### WORK REQUEST
Please count the lines in the data below that mention the word "Skylar", then give only the total.

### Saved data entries
-----

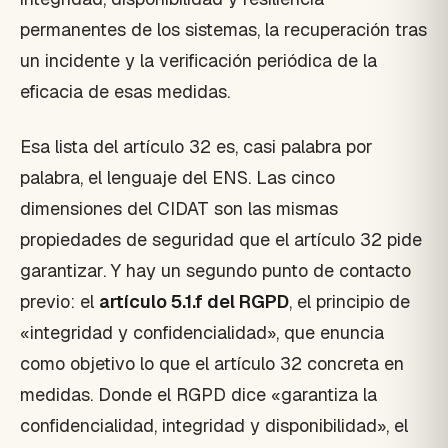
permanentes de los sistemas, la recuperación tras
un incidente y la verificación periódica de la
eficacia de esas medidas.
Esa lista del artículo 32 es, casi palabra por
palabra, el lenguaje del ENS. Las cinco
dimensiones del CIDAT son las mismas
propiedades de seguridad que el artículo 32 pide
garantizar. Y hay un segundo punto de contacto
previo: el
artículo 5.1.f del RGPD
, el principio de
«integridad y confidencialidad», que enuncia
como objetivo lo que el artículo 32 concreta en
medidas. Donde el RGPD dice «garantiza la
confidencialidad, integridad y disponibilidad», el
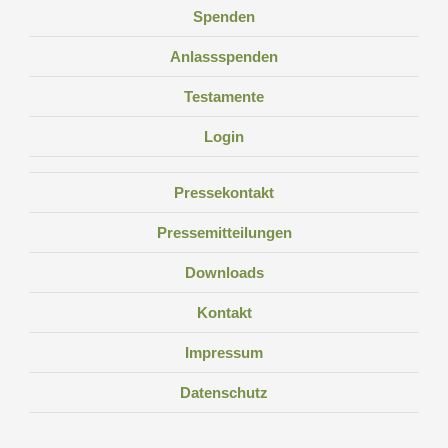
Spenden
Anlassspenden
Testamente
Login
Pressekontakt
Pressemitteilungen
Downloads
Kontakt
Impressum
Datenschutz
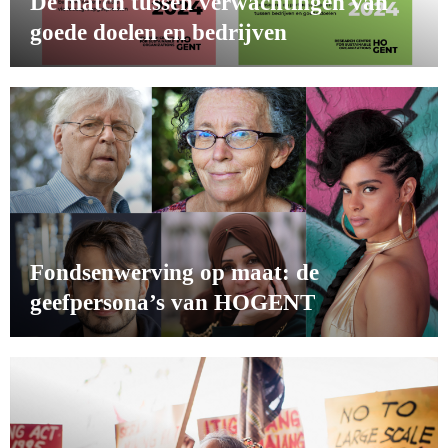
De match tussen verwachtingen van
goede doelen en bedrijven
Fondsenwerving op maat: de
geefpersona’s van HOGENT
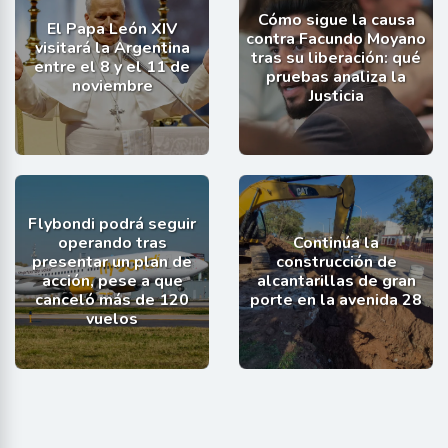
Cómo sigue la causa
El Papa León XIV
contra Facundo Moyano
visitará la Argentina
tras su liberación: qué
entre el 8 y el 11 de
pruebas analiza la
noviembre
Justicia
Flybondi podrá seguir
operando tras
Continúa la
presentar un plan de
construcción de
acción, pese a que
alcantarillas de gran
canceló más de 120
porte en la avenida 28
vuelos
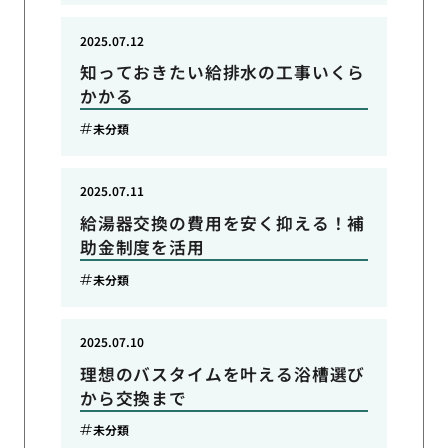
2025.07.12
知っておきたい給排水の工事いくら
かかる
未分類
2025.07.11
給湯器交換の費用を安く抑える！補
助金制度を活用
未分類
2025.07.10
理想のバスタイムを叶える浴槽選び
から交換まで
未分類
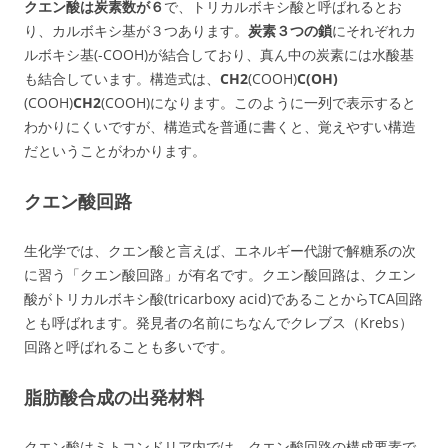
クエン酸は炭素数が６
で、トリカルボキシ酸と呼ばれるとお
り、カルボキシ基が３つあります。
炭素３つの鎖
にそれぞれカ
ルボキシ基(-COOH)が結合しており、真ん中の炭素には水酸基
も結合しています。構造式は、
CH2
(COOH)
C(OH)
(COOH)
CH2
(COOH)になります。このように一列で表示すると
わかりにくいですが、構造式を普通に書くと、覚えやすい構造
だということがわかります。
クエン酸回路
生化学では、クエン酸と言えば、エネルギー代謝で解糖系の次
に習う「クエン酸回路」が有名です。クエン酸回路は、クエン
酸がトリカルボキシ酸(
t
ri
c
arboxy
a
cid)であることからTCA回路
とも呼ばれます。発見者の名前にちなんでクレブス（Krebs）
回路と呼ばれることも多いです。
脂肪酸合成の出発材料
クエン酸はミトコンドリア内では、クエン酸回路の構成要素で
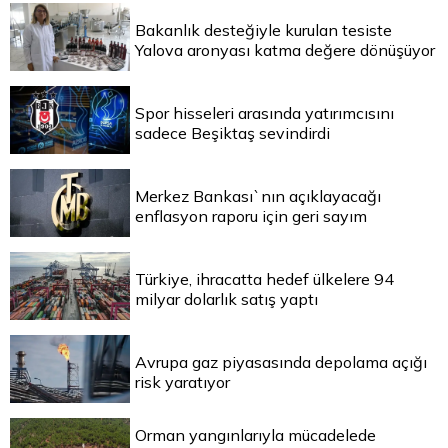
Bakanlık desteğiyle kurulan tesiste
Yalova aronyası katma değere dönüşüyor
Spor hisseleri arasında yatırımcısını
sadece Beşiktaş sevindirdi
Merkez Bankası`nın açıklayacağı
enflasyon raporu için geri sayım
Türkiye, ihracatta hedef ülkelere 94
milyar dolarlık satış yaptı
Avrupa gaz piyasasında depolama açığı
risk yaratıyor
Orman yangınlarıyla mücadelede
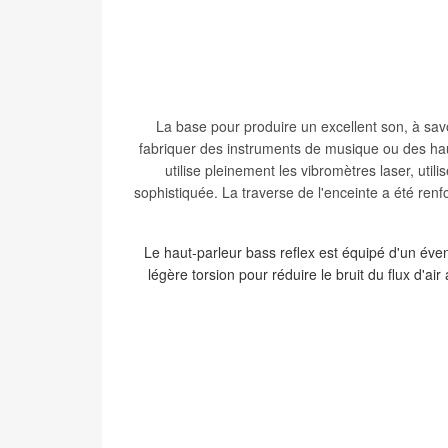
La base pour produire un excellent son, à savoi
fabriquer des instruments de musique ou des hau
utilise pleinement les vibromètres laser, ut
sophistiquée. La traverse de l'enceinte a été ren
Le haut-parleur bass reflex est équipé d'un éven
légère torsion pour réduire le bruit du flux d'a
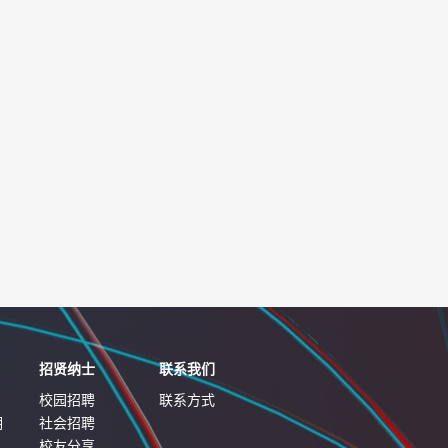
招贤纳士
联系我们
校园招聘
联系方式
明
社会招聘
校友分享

-----

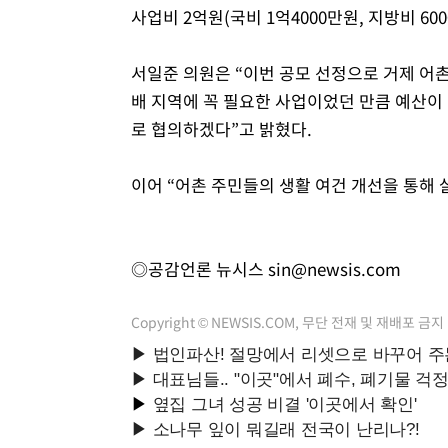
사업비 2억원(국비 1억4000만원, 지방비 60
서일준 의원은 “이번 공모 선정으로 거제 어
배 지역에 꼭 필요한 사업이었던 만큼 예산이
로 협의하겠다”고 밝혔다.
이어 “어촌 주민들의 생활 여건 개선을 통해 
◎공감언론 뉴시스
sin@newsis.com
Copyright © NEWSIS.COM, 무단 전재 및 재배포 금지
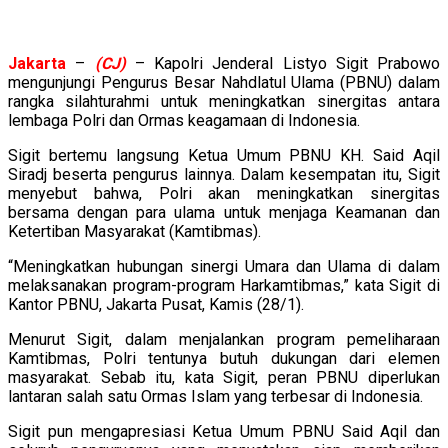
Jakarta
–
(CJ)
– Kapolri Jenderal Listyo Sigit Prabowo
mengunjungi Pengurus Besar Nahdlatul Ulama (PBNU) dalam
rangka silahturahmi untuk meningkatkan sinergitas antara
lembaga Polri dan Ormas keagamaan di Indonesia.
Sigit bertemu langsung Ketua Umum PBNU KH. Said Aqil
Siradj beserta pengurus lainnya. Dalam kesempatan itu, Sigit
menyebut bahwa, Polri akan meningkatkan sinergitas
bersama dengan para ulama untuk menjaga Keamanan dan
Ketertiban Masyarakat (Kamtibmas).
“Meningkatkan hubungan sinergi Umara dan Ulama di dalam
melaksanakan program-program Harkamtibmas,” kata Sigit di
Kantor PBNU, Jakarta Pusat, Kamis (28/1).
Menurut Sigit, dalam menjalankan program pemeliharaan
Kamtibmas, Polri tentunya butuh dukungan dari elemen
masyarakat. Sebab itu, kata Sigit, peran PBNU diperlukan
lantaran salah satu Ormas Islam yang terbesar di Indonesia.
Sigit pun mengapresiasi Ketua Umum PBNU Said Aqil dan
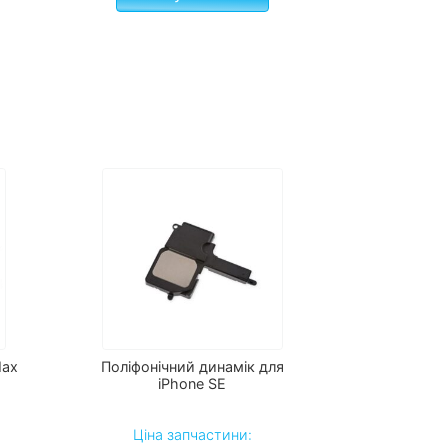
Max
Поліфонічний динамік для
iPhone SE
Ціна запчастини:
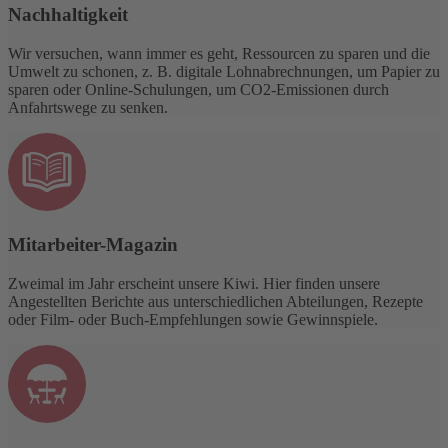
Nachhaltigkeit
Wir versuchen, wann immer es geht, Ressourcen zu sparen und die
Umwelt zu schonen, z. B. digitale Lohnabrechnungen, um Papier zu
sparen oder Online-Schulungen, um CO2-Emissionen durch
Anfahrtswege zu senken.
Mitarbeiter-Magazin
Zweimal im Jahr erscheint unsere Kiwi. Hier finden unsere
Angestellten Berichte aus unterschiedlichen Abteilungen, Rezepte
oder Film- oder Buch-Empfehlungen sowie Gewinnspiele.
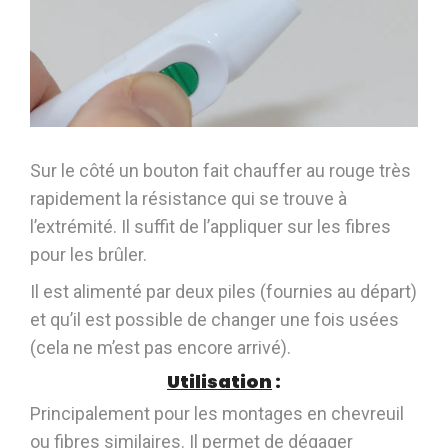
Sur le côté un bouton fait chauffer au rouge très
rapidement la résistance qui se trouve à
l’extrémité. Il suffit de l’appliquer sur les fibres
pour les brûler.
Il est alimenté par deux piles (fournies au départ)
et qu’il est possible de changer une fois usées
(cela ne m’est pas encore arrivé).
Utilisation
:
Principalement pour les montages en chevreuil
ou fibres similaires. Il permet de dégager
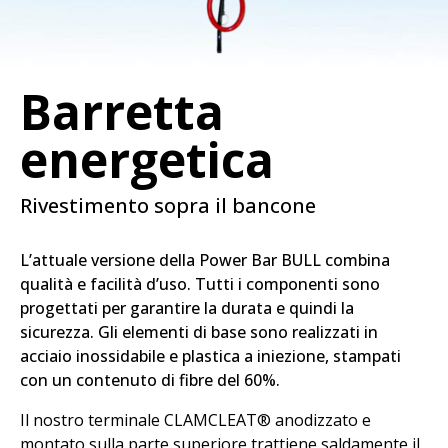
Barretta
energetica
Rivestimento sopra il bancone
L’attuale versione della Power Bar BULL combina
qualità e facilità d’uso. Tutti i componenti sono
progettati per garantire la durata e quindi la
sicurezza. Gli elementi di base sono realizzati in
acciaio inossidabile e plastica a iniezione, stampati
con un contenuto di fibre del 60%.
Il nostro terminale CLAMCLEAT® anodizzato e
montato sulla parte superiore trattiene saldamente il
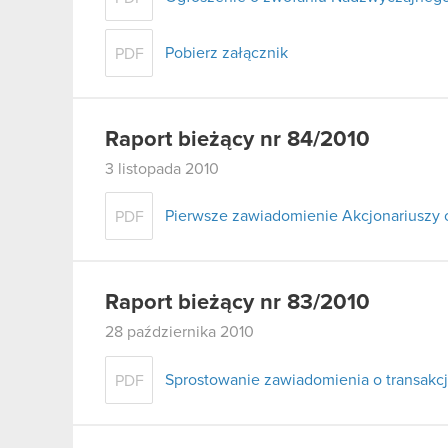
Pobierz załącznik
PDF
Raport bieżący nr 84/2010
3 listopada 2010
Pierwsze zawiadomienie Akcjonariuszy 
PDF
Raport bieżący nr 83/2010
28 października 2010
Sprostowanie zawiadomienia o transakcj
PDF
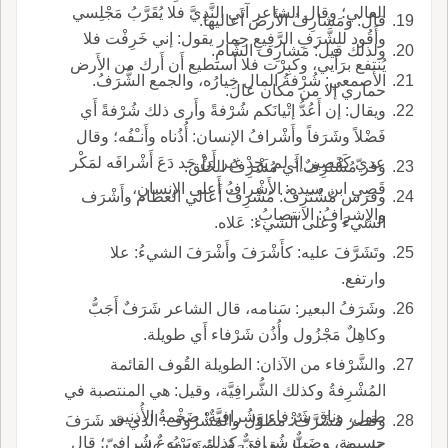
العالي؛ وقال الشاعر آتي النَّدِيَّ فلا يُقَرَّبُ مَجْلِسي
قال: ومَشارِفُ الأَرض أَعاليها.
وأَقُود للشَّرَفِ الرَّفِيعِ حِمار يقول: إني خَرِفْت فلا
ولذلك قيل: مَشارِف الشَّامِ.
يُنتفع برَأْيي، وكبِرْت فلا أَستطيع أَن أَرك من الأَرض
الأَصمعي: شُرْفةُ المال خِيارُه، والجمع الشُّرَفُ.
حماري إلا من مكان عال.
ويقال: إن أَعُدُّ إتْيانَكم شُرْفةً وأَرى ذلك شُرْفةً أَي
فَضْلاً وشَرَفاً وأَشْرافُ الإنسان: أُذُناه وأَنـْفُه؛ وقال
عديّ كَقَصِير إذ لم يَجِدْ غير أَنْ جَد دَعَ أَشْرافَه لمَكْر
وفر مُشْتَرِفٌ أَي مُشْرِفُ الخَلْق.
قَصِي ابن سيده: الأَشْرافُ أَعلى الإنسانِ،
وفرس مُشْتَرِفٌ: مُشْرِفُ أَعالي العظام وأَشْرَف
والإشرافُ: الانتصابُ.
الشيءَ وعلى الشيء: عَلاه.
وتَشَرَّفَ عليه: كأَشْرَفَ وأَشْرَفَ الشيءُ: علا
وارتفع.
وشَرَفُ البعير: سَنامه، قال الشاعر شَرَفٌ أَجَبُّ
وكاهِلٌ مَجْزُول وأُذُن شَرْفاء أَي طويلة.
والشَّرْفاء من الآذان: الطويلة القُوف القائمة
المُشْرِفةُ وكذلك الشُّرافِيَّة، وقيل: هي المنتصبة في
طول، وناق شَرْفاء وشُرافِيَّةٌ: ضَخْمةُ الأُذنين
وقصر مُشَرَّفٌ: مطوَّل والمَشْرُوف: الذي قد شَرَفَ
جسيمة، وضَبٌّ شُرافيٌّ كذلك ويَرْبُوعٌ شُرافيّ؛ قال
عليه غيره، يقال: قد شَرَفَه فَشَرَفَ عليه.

-----

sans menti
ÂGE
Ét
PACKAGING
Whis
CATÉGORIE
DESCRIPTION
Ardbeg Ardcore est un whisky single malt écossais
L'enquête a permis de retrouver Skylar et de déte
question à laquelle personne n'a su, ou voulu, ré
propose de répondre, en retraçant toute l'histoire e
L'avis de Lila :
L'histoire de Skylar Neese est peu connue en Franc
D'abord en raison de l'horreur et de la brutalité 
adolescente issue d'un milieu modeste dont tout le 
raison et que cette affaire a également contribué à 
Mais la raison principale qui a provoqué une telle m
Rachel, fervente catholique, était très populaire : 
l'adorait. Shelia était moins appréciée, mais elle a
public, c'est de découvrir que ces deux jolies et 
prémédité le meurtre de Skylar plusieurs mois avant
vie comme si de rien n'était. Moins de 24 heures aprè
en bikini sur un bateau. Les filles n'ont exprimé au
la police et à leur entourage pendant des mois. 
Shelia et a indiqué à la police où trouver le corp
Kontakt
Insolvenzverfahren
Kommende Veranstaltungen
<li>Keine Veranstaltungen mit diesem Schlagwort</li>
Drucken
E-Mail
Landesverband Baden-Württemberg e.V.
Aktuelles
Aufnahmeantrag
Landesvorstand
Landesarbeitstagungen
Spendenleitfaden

-----

### YOUR SOLUTION
3